*** THE DATA Section Begins ***

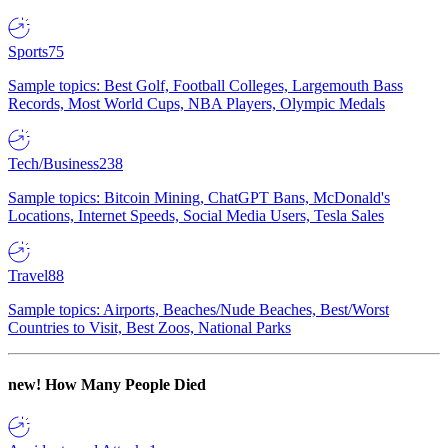
Sports
75
Sample topics: Best Golf, Football Colleges, Largemouth Bass
Records, Most World Cups, NBA Players, Olympic Medals
Tech/Business
238
Sample topics: Bitcoin Mining, ChatGPT Bans, McDonald's
Locations, Internet Speeds, Social Media Users, Tesla Sales
Travel
88
Sample topics: Airports, Beaches/Nude Beaches, Best/Worst
Countries to Visit, Best Zoos, National Parks
new!
How Many People Died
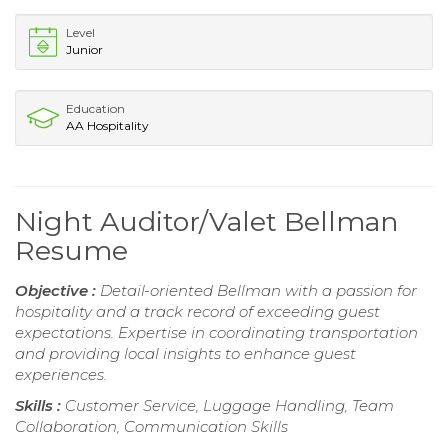
Level
Junior
Education
AA Hospitality
Night Auditor/Valet Bellman
Resume
Objective :
Detail-oriented Bellman with a passion for
hospitality and a track record of exceeding guest
expectations. Expertise in coordinating transportation
and providing local insights to enhance guest
experiences.
Skills :
Customer Service, Luggage Handling, Team
Collaboration, Communication Skills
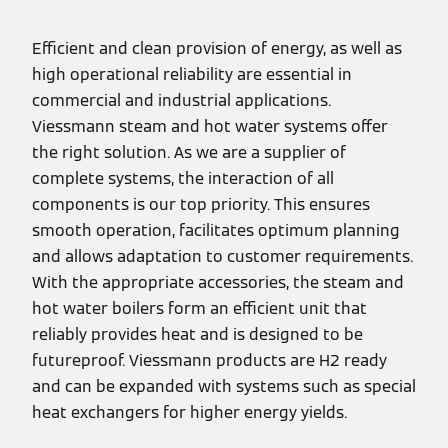
Efficient and clean provision of energy, as well as
high operational reliability are essential in
commercial and industrial applications.
Viessmann steam and hot water systems offer
the right solution. As we are a supplier of
complete systems, the interaction of all
components is our top priority. This ensures
smooth operation, facilitates optimum planning
and allows adaptation to customer requirements.
With the appropriate accessories, the steam and
hot water boilers form an efficient unit that
reliably provides heat and is designed to be
futureproof. Viessmann products are H2 ready
and can be expanded with systems such as special
heat exchangers for higher energy yields.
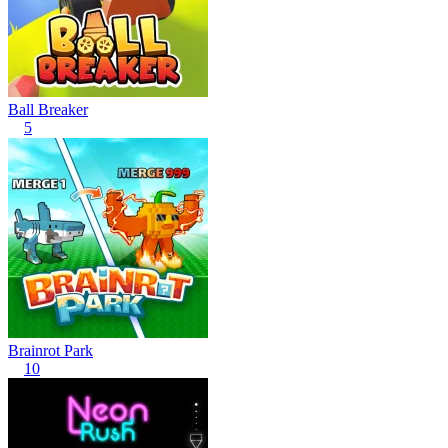
Ball Breaker
5
Brainrot Park
10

*** THE DATA Section Ends ***

TASK DESCRIPTION: Each line of the data above must be reproduced as written. Skip the pictures.

OUTPUT BELOW:
Sports
75
Sample topics: Best Golf, Football Colleges, Largemouth Bass
Records, Most World Cups, NBA Players, Olympic Medals
Tech/Business
238
Sample topics: Bitcoin Mining, ChatGPT Bans, McDonald's
Locations, Internet Speeds, Social Media Users, Tesla Sales
Travel
88
Sample topics: Airports, Beaches/Nude Beaches, Best/Worst
Countries to Visit, Best Zoos, National Parks
new!
How Many People Died
Level
Junior
Education
AA Hospitality
Night Auditor/Valet Bellman
Resume
Objective :
Detail-oriented Bellman with a passion for
hospitality and a track record of exceeding guest
expectations. Expertise in coordinating transportation
and providing local insights to enhance guest
experiences.
Skills :
Customer Service, Luggage Handling, Team
Collaboration, Communication Skills
Efficient and clean provision of energy, as well as
high operational reliability are essential in
commercial and industrial applications.
Viessmann steam and hot water systems offer
the right solution. As we are a supplier of
complete systems, the interaction of all
components is our top priority. This ensures
smooth operation, facilitates optimum planning
and allows adaptation to customer requirements.
With the appropriate accessories, the steam and
hot water boilers form an efficient unit that
reliably provides heat and is designed to be
futureproof. Viessmann products are H2 ready
and can be expanded with systems such as special
heat exchangers for higher energy yields.
Ball Breaker
5
Brainrot Park
10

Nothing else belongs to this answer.